Transcribed page contents

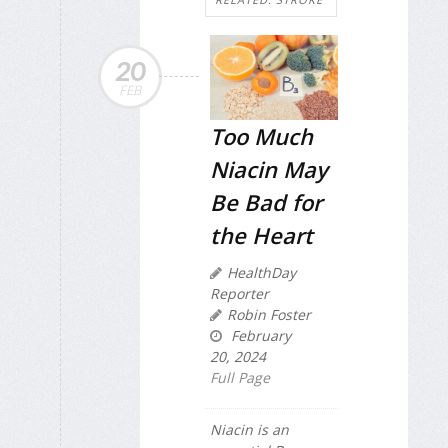
20
FEB
Too Much
Niacin May
Be Bad for
the Heart
HealthDay
Reporter
Robin Foster
February
20, 2024
Full Page
Niacin is an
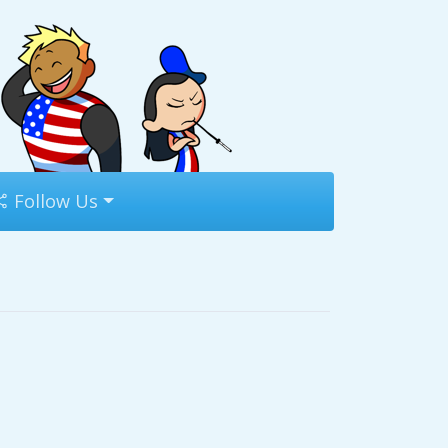
Follow Us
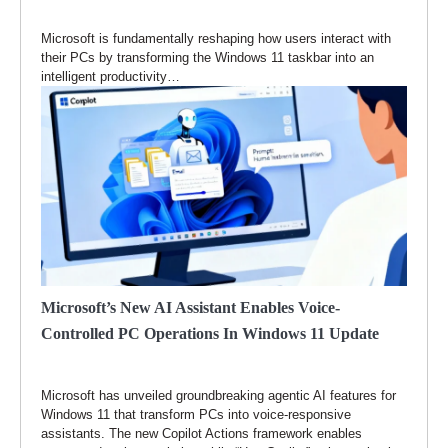
Microsoft is fundamentally reshaping how users interact with
their PCs by transforming the Windows 11 taskbar into an
intelligent productivity…
Microsoft’s New AI Assistant Enables Voice-
Controlled PC Operations In Windows 11 Update
Microsoft has unveiled groundbreaking agentic AI features for
Windows 11 that transform PCs into voice-responsive
assistants. The new Copilot Actions framework enables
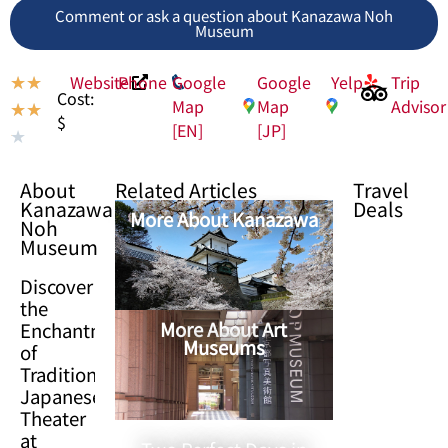
Comment or ask a question about Kanazawa Noh
Museum
Website
Phone
Google
Google
Yelp
Trip
★
★
Cost:
Map
Map
Advisor
★
★
$
[EN]
[JP]
★
About
Related Articles
Travel
Kanazawa
Deals
More About Kanazawa
Noh
Museum
Discover
the
More About Art
Enchantment
Museums
of
Traditional
Japanese
Theater
at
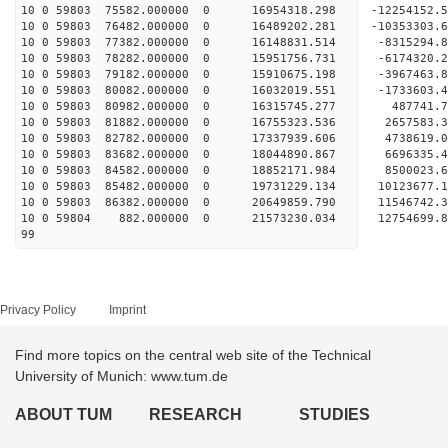
10 0 59803 75582.000000 0 16954318.298 -12254152.
10 0 59803 76482.000000 0 16489202.281 -10353303.
10 0 59803 77382.000000 0 16148831.514 -8315294.
10 0 59803 78282.000000 0 15951756.731 -6174320.
10 0 59803 79182.000000 0 15910675.198 -3967463.
10 0 59803 80082.000000 0 16032019.551 -1733603.
10 0 59803 80982.000000 0 16315745.277 487741.
10 0 59803 81882.000000 0 16755323.536 2657583.
10 0 59803 82782.000000 0 17337939.606 4738619.
10 0 59803 83682.000000 0 18044890.867 6696335.
10 0 59803 84582.000000 0 18852171.984 8500023.
10 0 59803 85482.000000 0 19731229.134 10123677.
10 0 59803 86382.000000 0 20649859.790 11546742.
10 0 59804 882.000000 0 21573230.034 12754699.
99
Privacy Policy
Imprint
Find more topics on the central web site of the Technical
University of Munich: www.tum.de
ABOUT TUM
RESEARCH
STUDIES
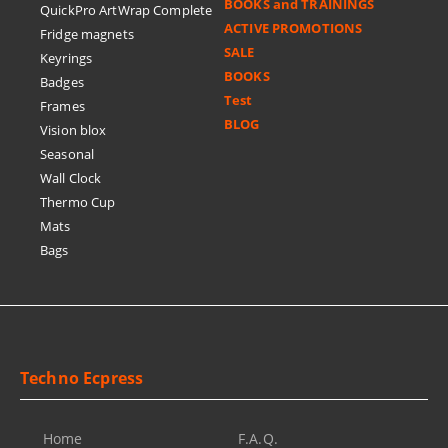
BOOKS and TRAININGS
QuickPro ArtWrap Complete
ACTIVE PROMOTIONS
Fridge magnets
SALE
Keyrings
BOOKS
Badges
Test
Frames
BLOG
Vision blox
Seasonal
Wall Clock
Thermo Cup
Mats
Bags
Techno Ecpress
Home
F.A.Q.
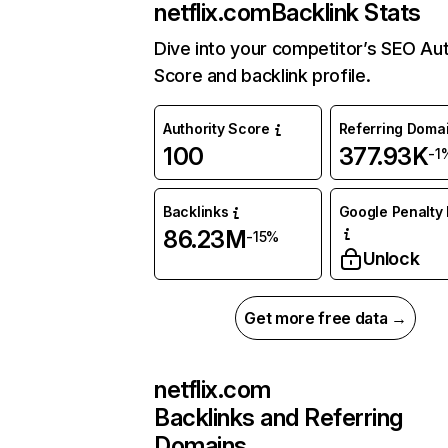
netflix.com
Backlink Stats
Dive into your competitor’s SEO Aut
Score and backlink profile.
Authority Score
Referring Doma
100
377.93K
-1
Backlinks
Google Penalty 
86.23M
-15%
Unlock
Get more free data →
netflix.com
Backlinks and Referring
Domains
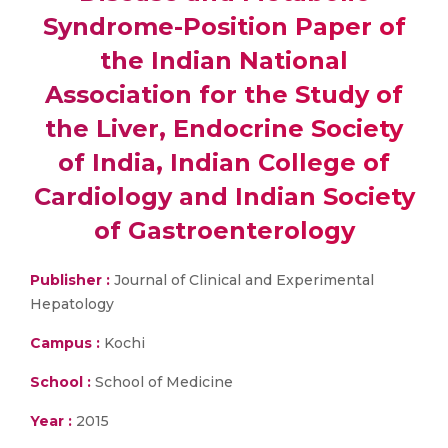
Syndrome-Position Paper of
the Indian National
Association for the Study of
the Liver, Endocrine Society
of India, Indian College of
Cardiology and Indian Society
of Gastroenterology
Publisher :
Journal of Clinical and Experimental
Hepatology
Campus :
Kochi
School :
School of Medicine
Year :
2015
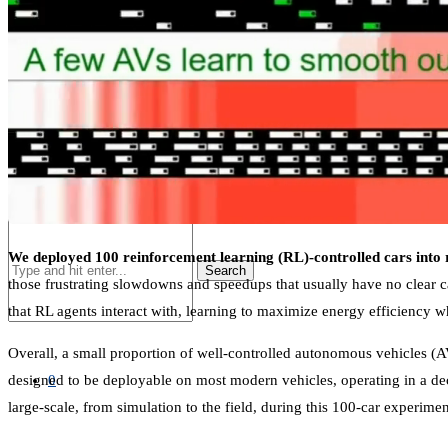
SHOP
LIST
We deployed 100 reinforcement learning (RL)-controlled cars into 
Search
those frustrating slowdowns and speedups that usually have no clear cau
that RL agents interact with, learning to maximize energy efficiency 
Overall, a small proportion of well-controlled autonomous vehicles (AVs
0
designed to be deployable on most modern vehicles, operating in a de
large-scale, from simulation to the field, during this 100-car experimen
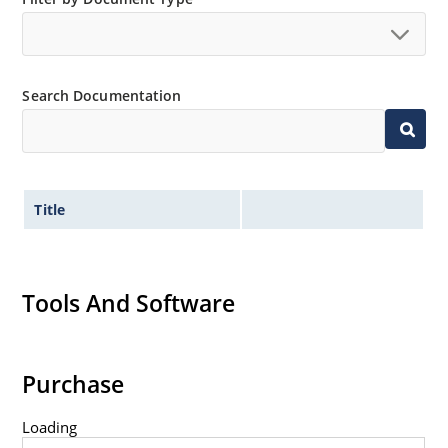
Search Documentation
Title
Tools And Software
Purchase
Loading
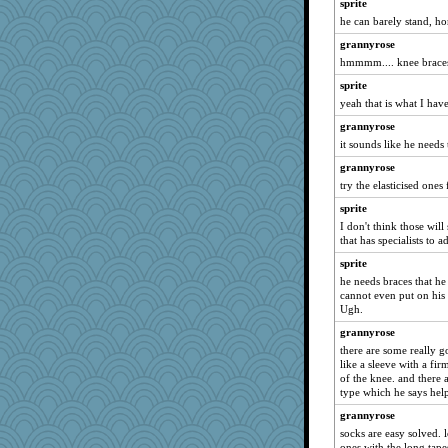
sprite
ladycece920
he can barely stand, h
suzysuz
grannyrose
hmmmm.... knee brace
mich_pdx
sprite
Dragonfruit
yeah that is what I hav
Sugrraleona
grannyrose
sammysmom
it sounds like he needs 
davurs
grannyrose
poodletoes
try the elasticised ones 
corkee
sprite
Andee
I don't think those will
that has specialists to 
mael
Good Enough
sprite
he needs braces that he
Tabbycat2
cannot even put on his 
DLH1955
Ugh.
rabbasar
grannyrose
there are some really g
svingy
like a sleeve with a fir
justafreep
of the knee. and there 
type which he says hel
SummerBreeze44
grannyrose
whizette
socks are easy solved. l
aebmusica
ones with the long tap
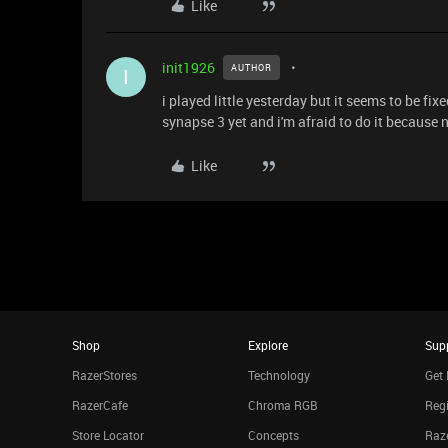
Like
init1926
AUTHOR
I
i played little yesterday but it seems to be fi
synapse 3 yet and i'm afraid to do it because 
Like
Shop
Explore
Sup
RazerStores
Technology
Get 
RazerCafe
Chroma RGB
Regi
Store Locator
Concepts
Raze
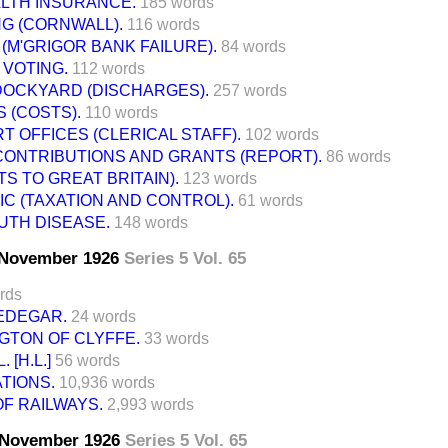
ALTH INSURANCE.
185 words
G (CORNWALL).
116 words
 (M'GRIGOR BANK FAILURE).
84 words
VOTING.
112 words
OCKYARD (DISCHARGES).
257 words
 (COSTS).
110 words
 OFFICES (CLERICAL STAFF).
102 words
ONTRIBUTIONS AND GRANTS (REPORT).
86 words
TS TO GREAT BRITAIN).
123 words
C (TAXATION AND CONTROL).
61 words
UTH DISEASE.
148 words
7 November 1926
Series 5 Vol. 65
rds
EDEGAR.
24 words
GTON OF CLYFFE.
33 words
 [H.L.]
56 words
TIONS.
10,936 words
F RAILWAYS.
2,993 words
7 November 1926
Series 5 Vol. 65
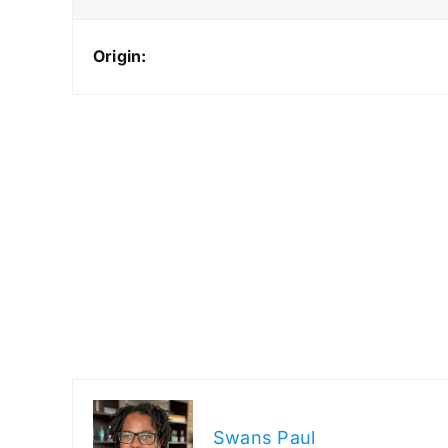
Origin:
Swans Paul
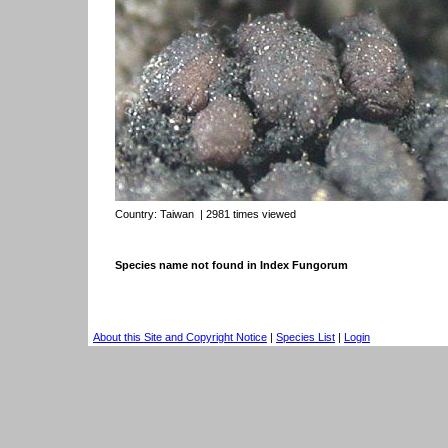
Country:
Taiwan
| 2981 times viewed
Species name not found in Index Fungorum
About this Site and Copyright Notice
|
Species List
|
Login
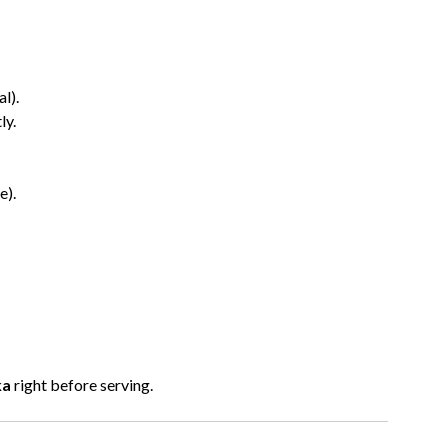
l).
ly.
e).
ka
right before serving.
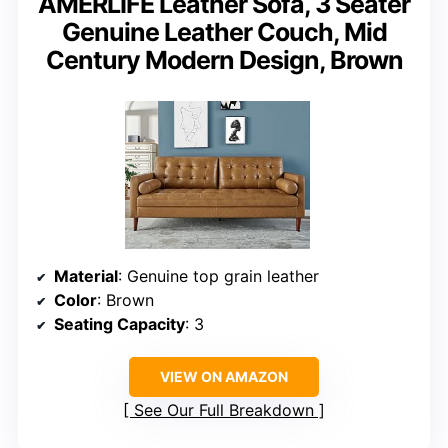
AMERLIFE Leather Sofa, 3 Seater
Genuine Leather Couch, Mid
Century Modern Design, Brown
Material
: Genuine top grain leather
Color
: Brown
Seating Capacity
: 3
VIEW ON AMAZON
See Our Full Breakdown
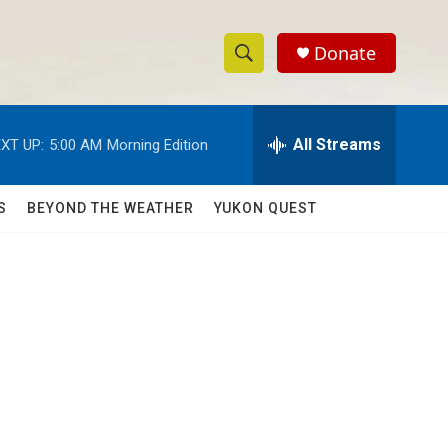
Donate
S
S
e
h
a
r
All Streams
XT UP:
5:00 AM
Morning Edition
o
c
h
w
Q
S
BEYOND THE WEATHER
YUKON QUEST
u
S
e
r
e
y
a
r
c
h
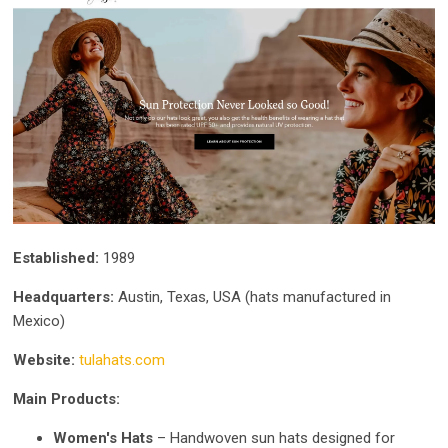
Established:
1989
Headquarters:
Austin, Texas, USA (hats manufactured in
Mexico)
Website:
tulahats.com
Main Products:
Women's Hats
– Handwoven sun hats designed for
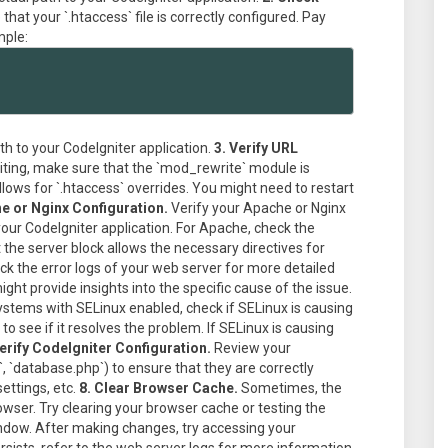
hat your `.htaccess` file is correctly configured. Pay
mple:
th to your CodeIgniter application.
3. Verify URL
writing, make sure that the `mod_rewrite` module is
lows for `.htaccess` overrides. You might need to restart
e or Nginx Configuration.
Verify your Apache or Nginx
your CodeIgniter application. For Apache, check the
t the server block allows the necessary directives for
k the error logs of your web server for more detailed
ght provide insights into the specific cause of the issue.
stems with SELinux enabled, check if SELinux is causing
o see if it resolves the problem. If SELinux is causing
Verify CodeIgniter Configuration.
Review your
p`, `database.php`) to ensure that they are correctly
ettings, etc.
8. Clear Browser Cache.
Sometimes, the
owser. Try clearing your browser cache or testing the
indow. After making changes, try accessing your
ersists, refer to the web server logs for more information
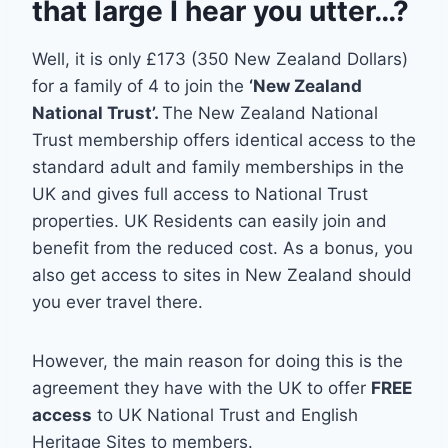
that large I hear you utter…?
Well, it is only £173 (350 New Zealand Dollars)
for a family of 4 to join the
‘New Zealand
National Trust’.
The New Zealand National
Trust membership offers identical access to the
standard adult and family memberships in the
UK and gives full access to National Trust
properties. UK Residents can easily join and
benefit from the reduced cost. As a bonus, you
also get access to sites in New Zealand should
you ever travel there.
However, the main reason for doing this is the
agreement they have with the UK to offer
FREE
access
to UK National Trust and English
Heritage Sites to members.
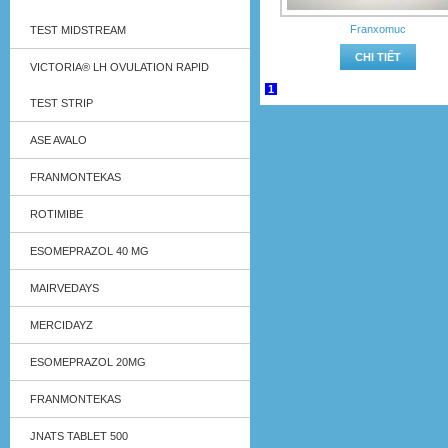
Franxomuc
TEST MIDSTREAM
CHI TIẾT
VICTORIA® LH OVULATION RAPID
1
TEST STRIP
ASE AVALO
FRANMONTEKAS
ROTIMIBE
ESOMEPRAZOL 40 MG
MAIRVEDAYS
MERCIDAYZ
ESOMEPRAZOL 20MG
FRANMONTEKAS
JNATS TABLET 500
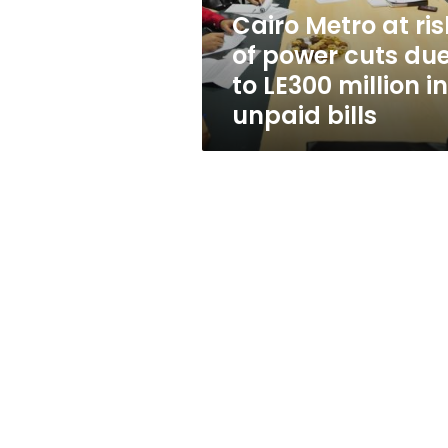
due
Cairo Metro at ris
to
of power cuts du
LE300
million
to LE300 million in
in
unpaid bills
unpaid
bills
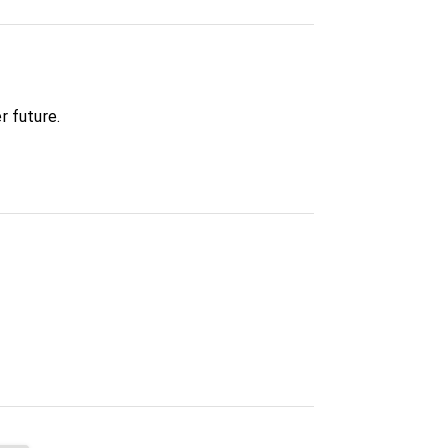
r future.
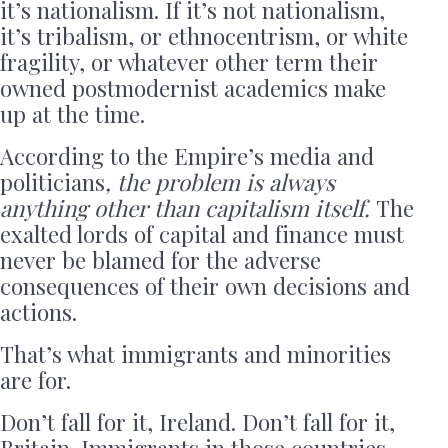
it’s nationalism. If it’s not nationalism,
it’s tribalism, or ethnocentrism, or white
fragility, or whatever other term their
owned postmodernist academics make
up at the time.
According to the Empire’s media and
politicians
, the problem is always
anything other than capitalism itself.
The
exalted lords of capital and finance must
never be blamed for the adverse
consequences of their own decisions and
actions.
That’s what immigrants and minorities
are for.
Don’t fall for it, Ireland. Don’t fall for it,
Britain. Immigrants in those countries,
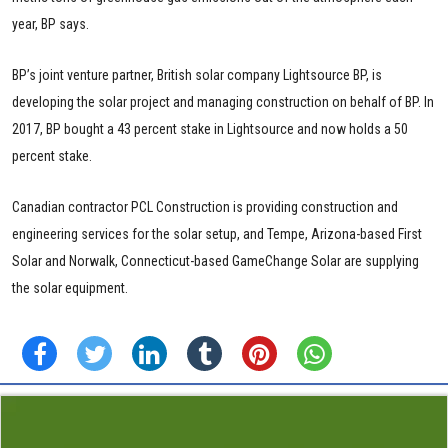
year, BP says.
BP’s joint venture partner, British solar company Lightsource BP, is
developing the solar project and managing construction on behalf of BP. In
2017, BP bought a 43 percent stake in Lightsource and now holds a 50
percent stake.
Canadian contractor PCL Construction is providing construction and
engineering services for the solar setup, and Tempe, Arizona-based First
Solar and Norwalk, Connecticut-based GameChange Solar are supplying
the solar equipment.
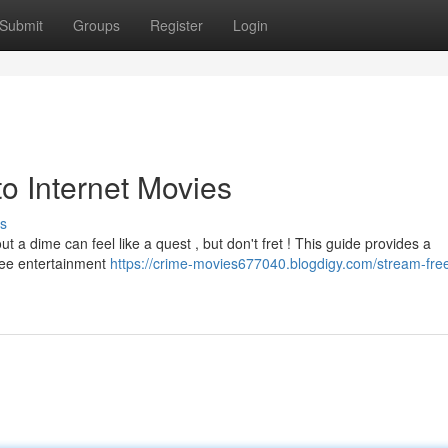
Submit
Groups
Register
Login
o Internet Movies
s
 out a dime can feel like a quest , but don't fret ! This guide provides a
free entertainment
https://crime-movies677040.blogdigy.com/stream-fre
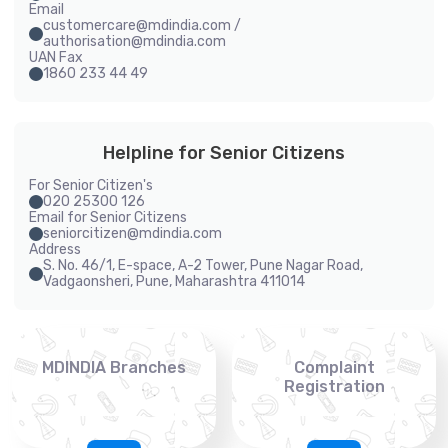
Email
customercare@mdindia.com /
authorisation@mdindia.com
UAN Fax
1860 233 44 49
Helpline for Senior Citizens
For Senior Citizen's
020 25300 126
Email for Senior Citizens
seniorcitizen@mdindia.com
Address
S. No. 46/1, E-space, A-2 Tower, Pune Nagar Road,
Vadgaonsheri, Pune, Maharashtra 411014
MDINDIA Branches
Complaint
Registration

HOW TO COMPLETE THIS TASK: Determine which lines above include the word "logs", and report those lines in full.

WORKED SOLUTION:
k the error logs of your web server for more detailed
ersists, refer to the web server logs for more information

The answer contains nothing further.